Tuesday, December 22, 2020

Network engineering continued ...

 Network engineering continued ...

This is a continuation of the earlier posts starting with this one: http://ravinote.blogspot.com/2020/09/best-practice-from-networking.html

    1. The containerized image built must be registered in the hub so that it is made available everywhere. 

    1. There are many features on the container orchestration framework that the networking product can leverage to free itself from the concerns of the infrastructure. Some of these features are available via the SDK. Container technologies also evolve to keep pace with the Infrastructure as a service and cloud technologies.



  1. The type of features from the operator SDK used by a networking product depends on the automation within the container-specific operator specified by this product. If the product wants to take on more of the infrastructure routine from the container orchestration framework, it can certainly do so otherwise the operator and the framework enable it to do just the minimum.


  2. The parameters for the task are best described in the declarative syntax associated with the so-called custom resource required for these deployment operators 


  1. The number of tasks or their type depends on the application and can become sophisticated and customized.

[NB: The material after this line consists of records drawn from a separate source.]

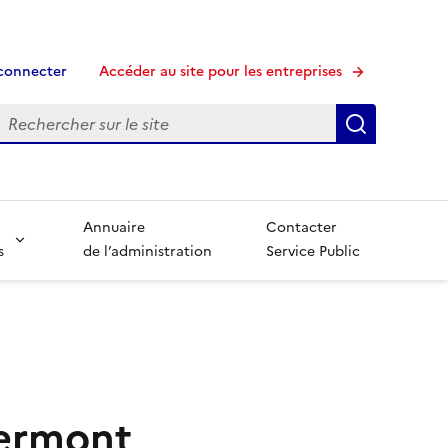
connecter
Accéder au site pour les entreprises
echerche
Recherche
Annuaire
Contacter
s
de l’administration
Service Public
lermont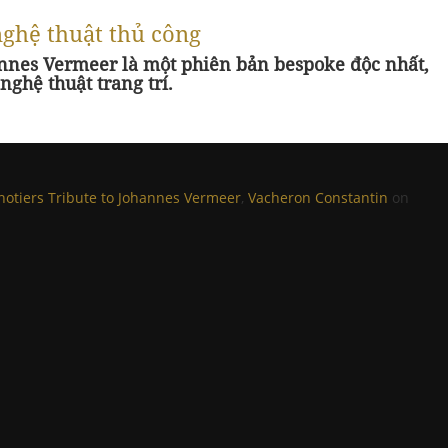
nghệ thuật thủ công
annes Vermeer là một phiên bản bespoke độc nhất,
ghệ thuật trang trí.
notiers Tribute to Johannes Vermeer
,
Vacheron Constantin
on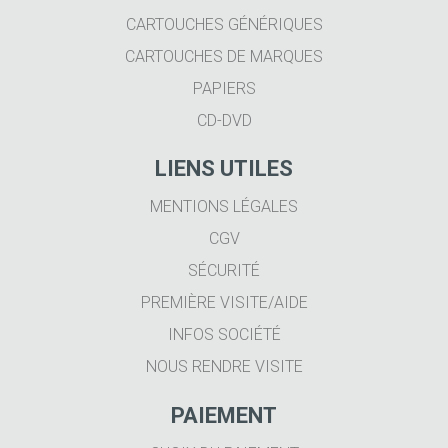
CARTOUCHES GÉNÉRIQUES
CARTOUCHES DE MARQUES
PAPIERS
CD-DVD
LIENS UTILES
MENTIONS LÉGALES
CGV
SÉCURITÉ
PREMIÈRE VISITE/AIDE
INFOS SOCIÉTÉ
NOUS RENDRE VISITE
PAIEMENT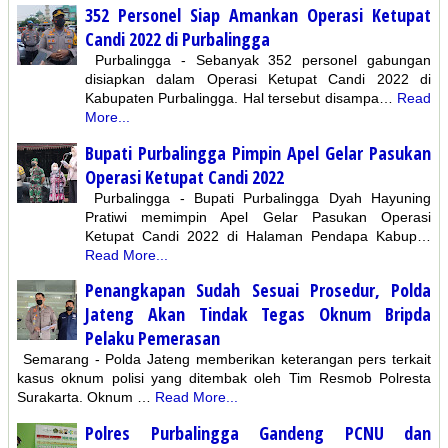
352 Personel Siap Amankan Operasi Ketupat
Candi 2022 di Purbalingga
Purbalingga - Sebanyak 352 personel gabungan
disiapkan dalam Operasi Ketupat Candi 2022 di
Kabupaten Purbalingga. Hal tersebut disampa…
Read
More...
Bupati Purbalingga Pimpin Apel Gelar Pasukan
Operasi Ketupat Candi 2022
Purbalingga - Bupati Purbalingga Dyah Hayuning
Pratiwi memimpin Apel Gelar Pasukan Operasi
Ketupat Candi 2022 di Halaman Pendapa Kabup…
Read More...
Penangkapan Sudah Sesuai Prosedur, Polda
Jateng Akan Tindak Tegas Oknum Bripda
Pelaku Pemerasan
Semarang - Polda Jateng memberikan keterangan pers terkait
kasus oknum polisi yang ditembak oleh Tim Resmob Polresta
Surakarta. Oknum …
Read More...
Polres Purbalingga Gandeng PCNU dan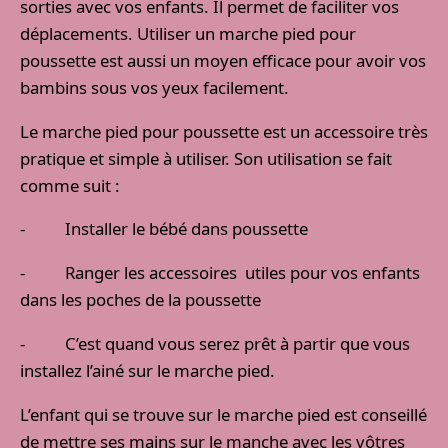
sorties avec vos enfants. Il permet de faciliter vos
déplacements. Utiliser un marche pied pour
poussette est aussi un moyen efficace pour avoir vos
bambins sous vos yeux facilement.
Le marche pied pour poussette est un accessoire très
pratique et simple à utiliser. Son utilisation se fait
comme suit :
- Installer le bébé dans poussette
- Ranger les accessoires utiles pour vos enfants
dans les poches de la poussette
- C’est quand vous serez prêt à partir que vous
installez l’ainé sur le marche pied.
L’enfant qui se trouve sur le marche pied est conseillé
de mettre ses mains sur le manche avec les vôtres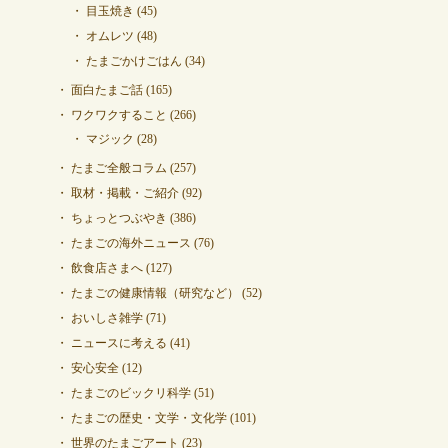
目玉焼き
(45)
オムレツ
(48)
たまごかけごはん
(34)
面白たまご話
(165)
ワクワクすること
(266)
マジック
(28)
たまご全般コラム
(257)
取材・掲載・ご紹介
(92)
ちょっとつぶやき
(386)
たまごの海外ニュース
(76)
飲食店さまへ
(127)
たまごの健康情報（研究など）
(52)
おいしさ雑学
(71)
ニュースに考える
(41)
安心安全
(12)
たまごのビックリ科学
(51)
たまごの歴史・文学・文化学
(101)
世界のたまごアート
(23)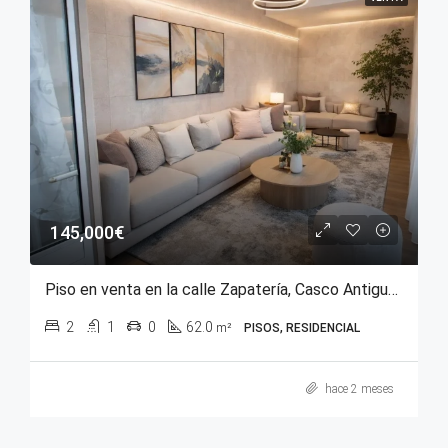
145,000€
Piso en venta en la calle Zapatería, Casco Antiguo de Vitoria-Gasteiz
2
1
0
62.0
m²
PISOS, RESIDENCIAL
hace 2 meses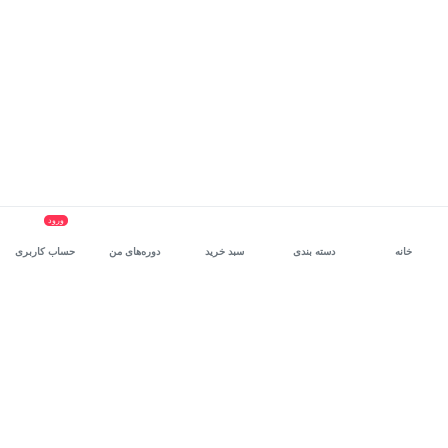
ورود
خانه
دسته بندی
سبد خرید
دوره‌های من
حساب کاربری
سرویس سازمانی مکتب‌خونه
، بستر رشد و توانمندسازی حرفه‌ای
کارکنان در مسیر توسعه‌ فردی آن‌هاست.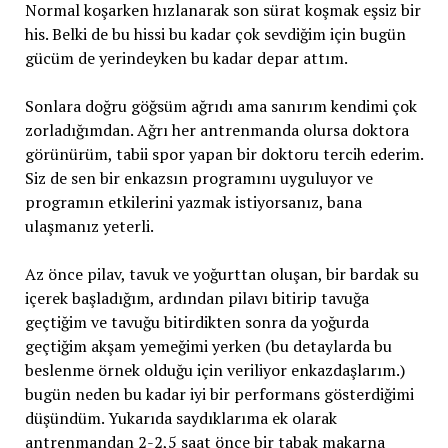
Normal koşarken hızlanarak son sürat koşmak eşsiz bir
his. Belki de bu hissi bu kadar çok sevdiğim için bugün
gücüm de yerindeyken bu kadar depar attım.
Sonlara doğru göğsüm ağrıdı ama sanırım kendimi çok
zorladığımdan. Ağrı her antrenmanda olursa doktora
görünürüm, tabii spor yapan bir doktoru tercih ederim.
Siz de sen bir enkazsın programını uyguluyor ve
programın etkilerini yazmak istiyorsanız, bana
ulaşmanız yeterli.
Az önce pilav, tavuk ve yoğurttan oluşan, bir bardak su
içerek başladığım, ardından pilavı bitirip tavuğa
geçtiğim ve tavuğu bitirdikten sonra da yoğurda
geçtiğim akşam yemeğimi yerken (bu detaylarda bu
beslenme örnek olduğu için veriliyor enkazdaşlarım.)
bugün neden bu kadar iyi bir performans gösterdiğimi
düşündüm. Yukarıda saydıklarıma ek olarak
antrenmandan 2-2,5 saat önce bir tabak makarna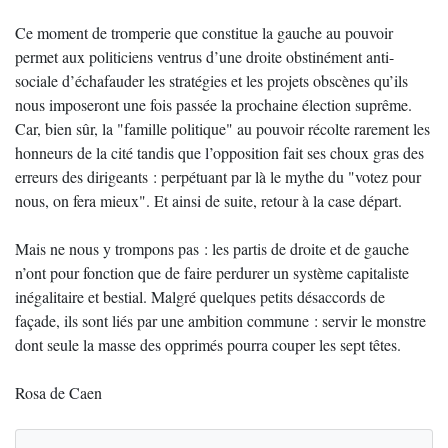
Ce moment de tromperie que constitue la gauche au pouvoir
permet aux politiciens ventrus d’une droite obstinément anti-
sociale d’échafauder les stratégies et les projets obscènes qu’ils
nous imposeront une fois passée la prochaine élection suprême.
Car, bien sûr, la "famille politique" au pouvoir récolte rarement les
honneurs de la cité tandis que l’opposition fait ses choux gras des
erreurs des dirigeants : perpétuant par là le mythe du "votez pour
nous, on fera mieux". Et ainsi de suite, retour à la case départ.
Mais ne nous y trompons pas : les partis de droite et de gauche
n’ont pour fonction que de faire perdurer un système capitaliste
inégalitaire et bestial. Malgré quelques petits désaccords de
façade, ils sont liés par une ambition commune : servir le monstre
dont seule la masse des opprimés pourra couper les sept têtes.
Rosa de Caen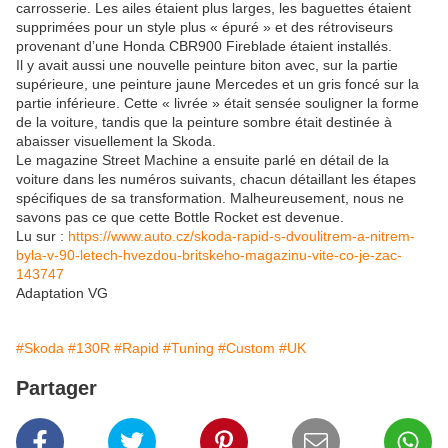
carrosserie. Les ailes étaient plus larges, les baguettes étaient
supprimées pour un style plus « épuré » et des rétroviseurs
provenant d’une Honda CBR900 Fireblade étaient installés.
Il y avait aussi une nouvelle peinture biton avec, sur la partie
supérieure, une peinture jaune Mercedes et un gris foncé sur la
partie inférieure. Cette « livrée » était sensée souligner la forme
de la voiture, tandis que la peinture sombre était destinée à
abaisser visuellement la Skoda.
Le magazine Street Machine a ensuite parlé en détail de la
voiture dans les numéros suivants, chacun détaillant les étapes
spécifiques de sa transformation. Malheureusement, nous ne
savons pas ce que cette Bottle Rocket est devenue.
Lu sur :
https://www.auto.cz/skoda-rapid-s-dvoulitrem-a-nitrem-
byla-v-90-letech-hvezdou-britskeho-magazinu-vite-co-je-zac-
143747
Adaptation VG
#Skoda
#130R
#Rapid
#Tuning
#Custom
#UK
Partager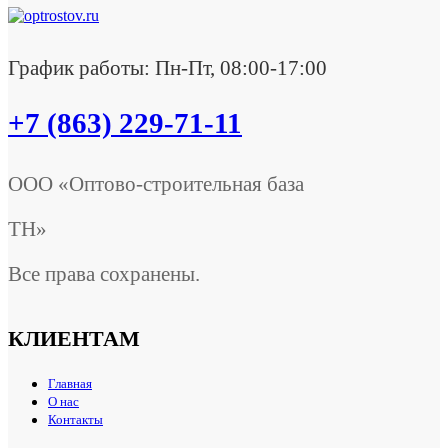
График работы: Пн-Пт, 08:00-17:00
+7 (863) 229-71-11
ООО «Оптово-строительная база
ТН»
Все права сохранены.
КЛИЕНТАМ
Главная
О нас
Контакты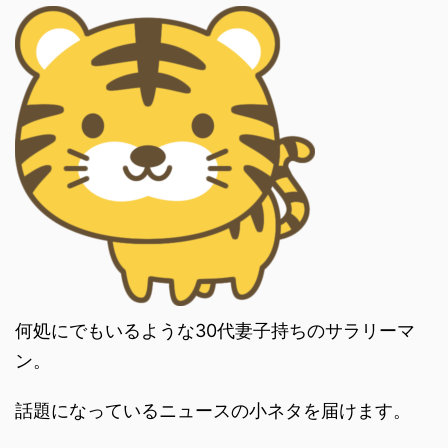
何処にでもいるような30代妻子持ちのサラリーマ
ン。
話題になっているニュースの小ネタを届けます。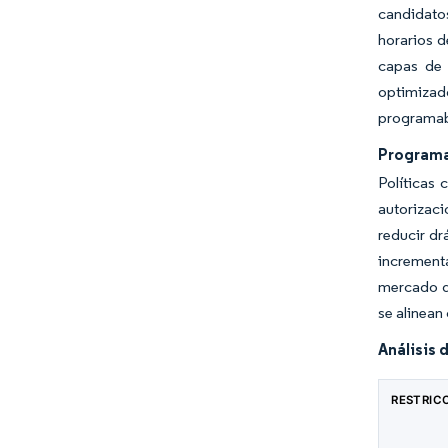
candidato
horarios d
capas de 
optimizado
programabl
Programa
Políticas
autorizaci
reducir dr
incrementa
mercado d
se alinean
Análisis 
RESTRIC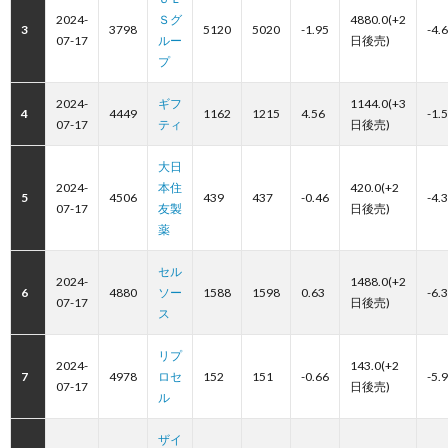
2024-
Ｓグ
4880.0(+2
3
3798
5120
5020
-1.95
-4.
07-17
ルー
日後売)
プ
2024-
ギフ
1144.0(+3
4
4449
1162
1215
4.56
-1.
07-17
ティ
日後売)
大日
2024-
本住
420.0(+2
5
4506
439
437
-0.46
-4.
07-17
友製
日後売)
薬
セル
2024-
1488.0(+2
6
4880
ソー
1588
1598
0.63
-6.
07-17
日後売)
ス
リプ
2024-
143.0(+2
7
4978
ロセ
152
151
-0.66
-5.
07-17
日後売)
ル
ザイ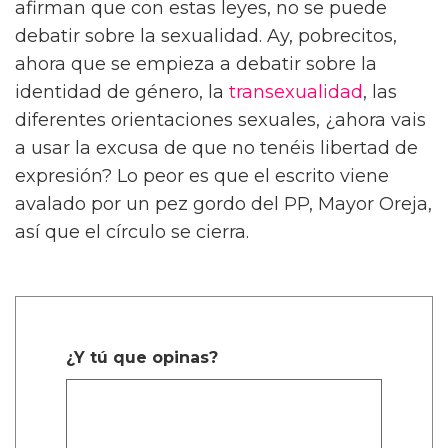
afirman que con estas leyes, no se puede
debatir sobre la sexualidad. Ay, pobrecitos,
ahora que se empieza a debatir sobre la
identidad de género, la
transexualidad
, las
diferentes orientaciones sexuales, ¿ahora vais
a usar la excusa de que no tenéis libertad de
expresión? Lo peor es que el escrito viene
avalado por un pez gordo del PP, Mayor Oreja,
así que el círculo se cierra.
¿Y tú que opinas?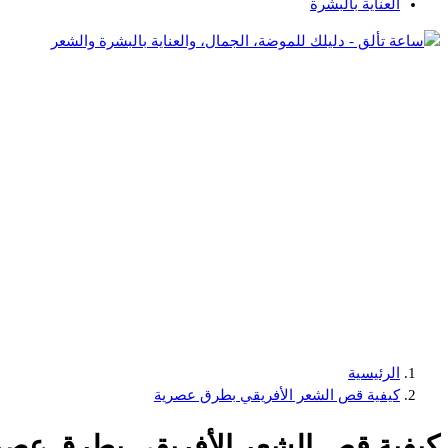
العناية بالبشرة
دليلك للموضة، الجمال، والعناية بالبشرة والشعر
الرئيسية
كيفية قص الشعر الأفريقي بطرق عصرية
كيفية قص الشعر الأفريقي بطرق عصر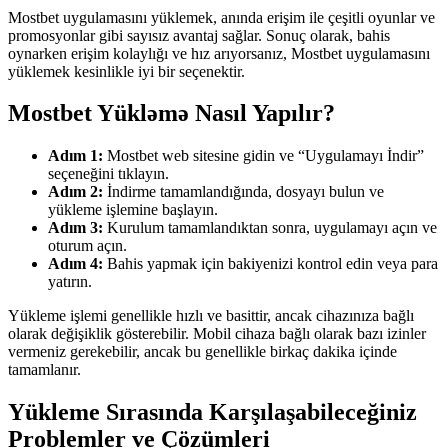
Mostbet uygulamasını yüklemek, anında erişim ile çeşitli oyunlar ve
promosyonlar gibi sayısız avantaj sağlar. Sonuç olarak, bahis
oynarken erişim kolaylığı ve hız arıyorsanız, Mostbet uygulamasını
yüklemek kesinlikle iyi bir seçenektir.
Mostbet Yükləmə Nasıl Yapılır?
Adım 1:
Mostbet web sitesine gidin ve “Uygulamayı İndir”
seçeneğini tıklayın.
Adım 2:
İndirme tamamlandığında, dosyayı bulun ve
yükleme işlemine başlayın.
Adım 3:
Kurulum tamamlandıktan sonra, uygulamayı açın ve
oturum açın.
Adım 4:
Bahis yapmak için bakiyenizi kontrol edin veya para
yatırın.
Yükleme işlemi genellikle hızlı ve basittir, ancak cihazınıza bağlı
olarak değişiklik gösterebilir. Mobil cihaza bağlı olarak bazı izinler
vermeniz gerekebilir, ancak bu genellikle birkaç dakika içinde
tamamlanır.
Yükleme Sırasında Karşılaşabileceğiniz
Problemler ve Çözümleri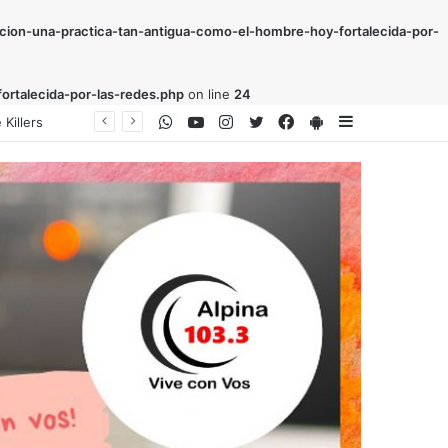
cion-una-practica-tan-antigua-como-el-hombre-hoy-fortalecida-por-
ortalecida-por-las-redes.php
on line
24
WhatsApp
Youtube
Instagram
Twitter
Facebook
PlayStore
Sidebar
la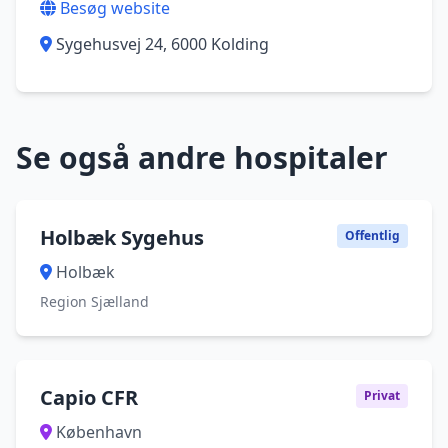
Besøg website
Sygehusvej 24, 6000 Kolding
Se også andre hospitaler
Holbæk Sygehus
Offentlig
Holbæk
Region Sjælland
Capio CFR
Privat
København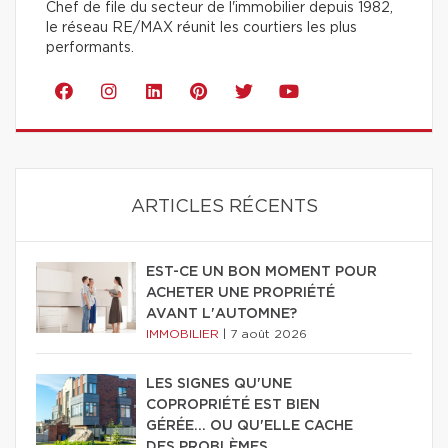
Chef de file du secteur de l'immobilier depuis 1982,
le réseau RE/MAX réunit les courtiers les plus
performants.
ARTICLES RÉCENTS
EST-CE UN BON MOMENT POUR
ACHETER UNE PROPRIÉTÉ
AVANT L'AUTOMNE?
IMMOBILIER
|
7 août 2026
LES SIGNES QU'UNE
COPROPRIÉTÉ EST BIEN
GÉRÉE… OU QU'ELLE CACHE
DES PROBLÈMES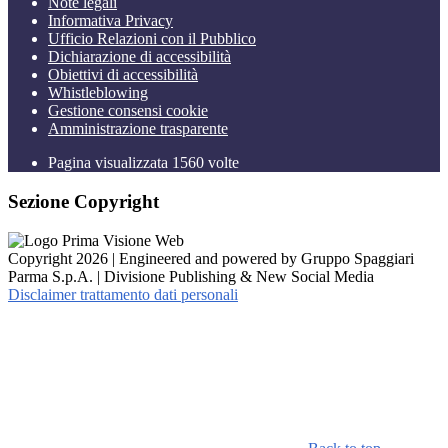
Note legali
Informativa Privacy
Ufficio Relazioni con il Pubblico
Dichiarazione di accessibilità
Obiettivi di accessibilità
Whistleblowing
Gestione consensi cookie
Amministrazione trasparente
Pagina visualizzata
1560
volte
Sezione Copyright
Copyright 2026 | Engineered and powered by Gruppo Spaggiari
Parma S.p.A. | Divisione Publishing & New Social Media
Disclaimer trattamento dati personali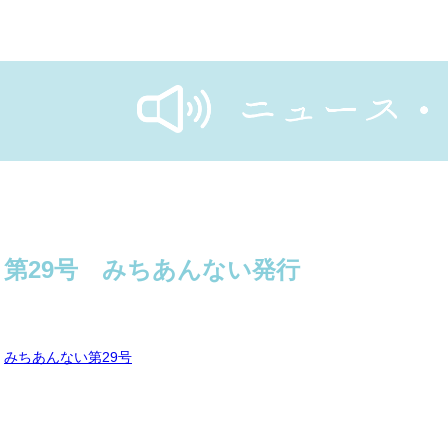
第29号 みちあんない発行
みちあんない第29号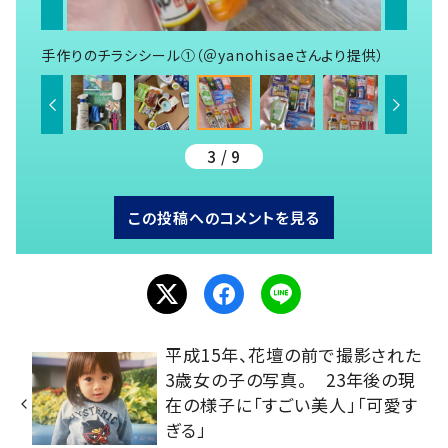
手作りのチラシシール①（＠yanohisaeさんより提供）
3 / 9
この投稿へのコメントを見る
平成15年、花壇の前で撮影された
3歳女の子の写真。 23年後の現
在の様子に「すごい美人」「可愛す
ぎる」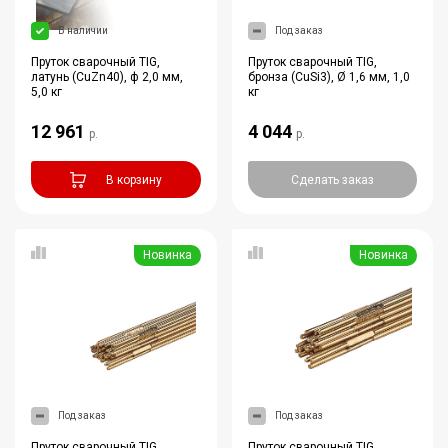
В наличии
Под заказ
Пруток сварочный TIG,
Пруток сварочный TIG,
латунь (CuZn40), ф 2,0 мм,
бронза (CuSi3), Ø 1,6 мм, 1,0
5,0 кг
кг
12 961
4 044
р.
р.
В корзину
Сделать заказ
Новинка
Новинка
Под заказ
Под заказ
Пруток сварочный TIG,
Пруток сварочный TIG,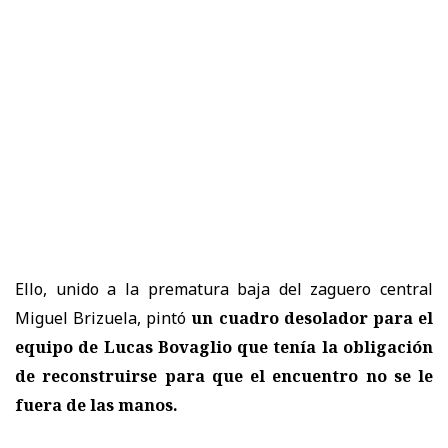
Ello, unido a la prematura baja del zaguero central
Miguel Brizuela, pintó
un cuadro desolador para el
equipo de Lucas Bovaglio que tenía la obligación
de reconstruirse para que el encuentro no se le
fuera de las manos.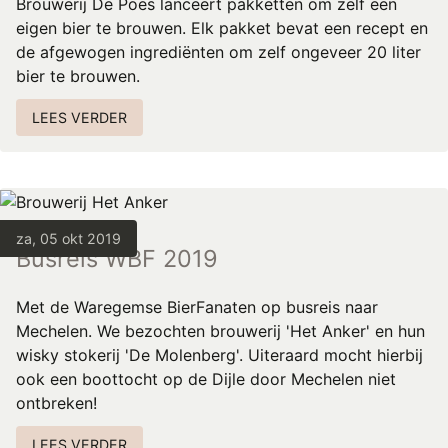
Brouwerij De Poes lanceert pakketten om zelf een
REGISTREREN
eigen bier te brouwen. Elk pakket bevat een recept en
ADVERTEREN
de afgewogen ingrediënten om zelf ongeveer 20 liter
bier te brouwen.
MELDPUNT
LEES VERDER
PERS/PUBLICATIES
FACEBOOK
LINKS
za, 05 okt 2019
Busreis WBF 2019
Met de Waregemse BierFanaten op busreis naar
Mechelen. We bezochten brouwerij 'Het Anker' en hun
wisky stokerij 'De Molenberg'. Uiteraard mocht hierbij
ook een boottocht op de Dijle door Mechelen niet
ontbreken!
LEES VERDER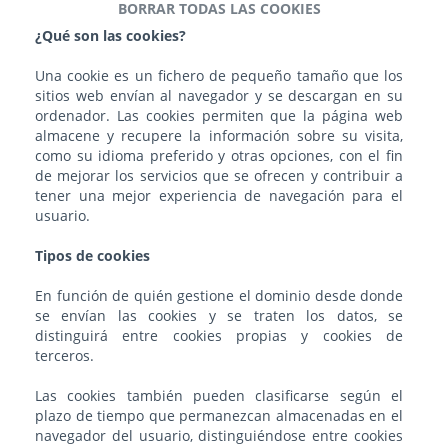
BORRAR TODAS LAS COOKIES
¿Qué son las cookies?
Una cookie es un fichero de pequeño tamaño que los
sitios web envían al navegador y se descargan en su
ordenador. Las cookies permiten que la página web
almacene y recupere la información sobre su visita,
como su idioma preferido y otras opciones, con el fin
de mejorar los servicios que se ofrecen y contribuir a
tener una mejor experiencia de navegación para el
usuario.
Tipos de cookies
En función de quién gestione el dominio desde donde
se envían las cookies y se traten los datos, se
distinguirá entre cookies propias y cookies de
terceros.
Las cookies también pueden clasificarse según el
plazo de tiempo que permanezcan almacenadas en el
navegador del usuario, distinguiéndose entre cookies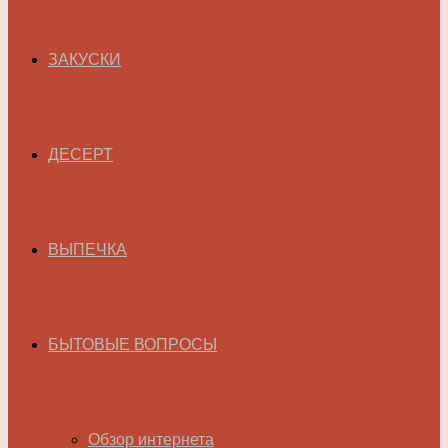
ЗАКУСКИ
ДЕСЕРТ
ВЫПЕЧКА
БЫТОВЫЕ ВОПРОСЫ
Обзор интернета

There is no restriction to this kind of automation 


  1. One of these features is metering and it works the same way as in the public cloud. The container orchestration framework allows this to be extended so that the product can write its own metric operator.


  1. The operators can be written in a variety of languages depending on the SDK, but a barebone application without heavy interpreters or compilers is preferred. Go language is used for these purposes and particularly in DevOps. 

Monday, December 21, 2020

Network engineering continued ...

This is a continuation of the earlier posts starting with this one: http://ravinote.blogspot.com/2020/09/best-practice-from-networking.html

      1. Different containerization technologies have a proprietary format and semantics for the storage application to use. The most critical aspect of these for say storage servers has been networking because the nodes often scale-out and the nodes need to be declared to the containers for proper connectivity. NAS storage is not going away if hard drives continue to be nearline storage.  


      1. These same containerization technologies allow any storage or networking services to be deployed as images. This is very helpful to run the same image across a variety of hosts without having to recompile and build the package. 


      1. Such an image needs to be built with the help of declared dependencies for the service often called custom resources in the containerization parlance and a logic to reconcile the state of the deployment with the intended declarations. This process is often aided by the sdk from the containerization technology. 


      1. The sdk from containers can also help with the scaffolding code generation for use with the service to build and deploy the service as an image. This code is called an operator 


      1. The operator used to build and deploy the server as an image for the container is usually one per product. The flavors of the product and its releases can be detailed in the definitions for the same operator.